Le jeune homme apprécie. La descente du Nil jusqu'à la capitale se fait dans une toute autre ambiance. Les Atlantes scrutent l'horizon, vont et viennent, utilisant les eaux du fleuve pour voyager invisibles comme bon leur semble. Certains disparaissaient et réapparaissaient, plus fantômes qu'êtres humains, prés du général et de son père pour faire leur rapport. Leurs voix filent en un chuintement silencieux, parfois dans un simple regard. Bien des choses m'échappent. Je n'en suis pas certaine mais les Atlantes observent notre escorte égyptienne de très, très prés. Mentis et Méphistès ne me quittent plus. Kalian exige également que je ceigne à ma ceinture le glaive de Timos. Il espère que les voix d'Hadès m'aideront à me défendre en cas de besoin. Personnellement, je n'ai pas autant d'assurance que lui et je me demande si, dans la précipitation d'une bataille, je serai capable de renouveler mes exploits guerriers. Quoi qu'il en soit, de la diplomatie, l'entrevue peut rapidement tourner à l'affrontement.

_ Ne vous inquiétez pas, essaie Mentis, même Pharaon sait que nous ne quittons jamais nos navires. L'entrevue se fera ici. Ils seraient bien fous d'oser s'en prendre à vous dans ces conditions.

_ Mais vous étiez descendus à Thermiscyre.
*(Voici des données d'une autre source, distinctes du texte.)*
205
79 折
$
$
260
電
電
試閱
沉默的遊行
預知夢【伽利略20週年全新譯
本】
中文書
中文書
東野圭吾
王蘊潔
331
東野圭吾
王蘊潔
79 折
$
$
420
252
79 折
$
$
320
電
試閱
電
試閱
_ Nous étions chez des amies.

Les premières maisons aux toits de papyrus apparaissent dans les faubourgs de la cité. Je n'en ai jamais vues de semblables. Petites, cubiques, elles s'agglutinent aux pieds des remparts immenses de la cité de Pharaon. Un embarcadère se détache au loin. Il me semble apercevoir une tente de lin fin installée sur le quai. Nous nous y amarrons. En grande pompe, une délégation franchit le pont du navire. Je me tiens droite et nerveuse entre le général et l'Amiral. Les soldats se postent de part et d'autre pour former une allée. Ils arrivent : un homme et une femme magnifiques. Leur couple dégage une impression de force et de douceur, une grande sérénité. La femme se penche imperceptiblement vers son époux qui esquisse un sourire. Immense, la peau mâte, le corps athlétique, il domine la situation. Bel homme, son nez aquilin renforce l'autorité naturelle de son visage mais c'est la reine qui me fascine, tant de beauté, de grâce. Son corps élancé et mince est enfermé dans une longue robe blanche qui dévoile ses formes divines sous les rayons du soleil. La finesse de ses traits est rehaussée d'un maquillage habile. Je me fais l'effet d'une matière brute à côté. Ma beauté, si j'ai pu y croire, s'efface barbare, primaire. La reine se meut avec une élégance facile, semblant à peine effleurer le sol du navire, dansant dans chacun de ses gestes.